Some of the news stories mention an incident connected to one of Connor and Chandler’s foster-home stays; terming it “the first abduction.” Reading on, I decide that calling that incident an abduction is unfair, a major (and misleading) exaggeration. It seems to boil down to Emma Sandling’s having returned the boys a couple of days late from an authorized visit – due, she contended, to car trouble.

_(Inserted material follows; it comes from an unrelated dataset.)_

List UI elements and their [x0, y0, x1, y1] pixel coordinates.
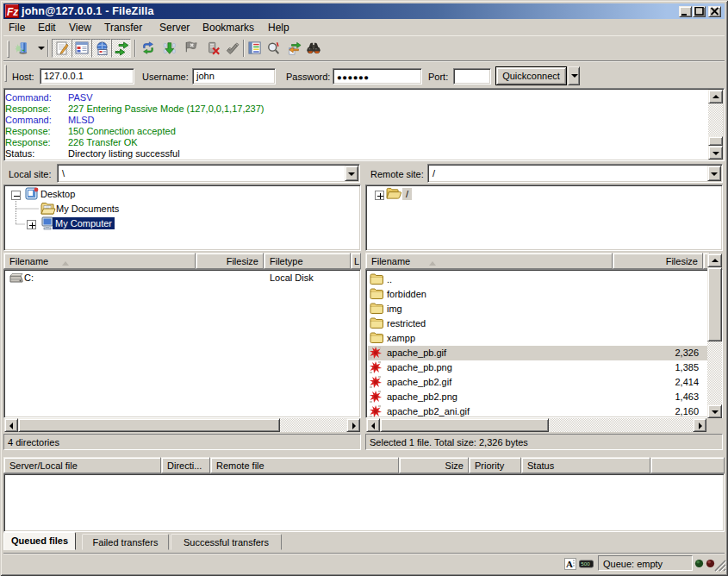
- svg-text:500: 500: [581, 560, 590, 567]
- svg-text:Fz: Fz: [7, 6, 18, 18]
- svg-text:A: A: [566, 559, 573, 569]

Then there was the “live-in boyfriend,” plus the fact that at the time of the abduction, Sandling and her two sons were living in a tent in a state park near Corvallis, Oregon.

The boyfriend – whom Sandling insisted was “just a friend” – was a drifter named Dalt Trueblood. Sandling had met him in rehab, and when she bumped into him at the library in Eugene, she’d invited him to stay in her tent for a few weeks. It turned out Trueblood was a parole violator, although Sandling claimed she hadn’t known that.

If child protective services were not happy to learn that home to the Sandling boys and their mother was a tent, they were even unhappier to know that a wanted felon was sharing that space. When the boys disappeared, Trueblood did, too – and until he turned up a few weeks later (drunk and disorderly, directing traffic with a red cape in downtown Portland), it was not unreasonable to think that the Sandling boys might be with him.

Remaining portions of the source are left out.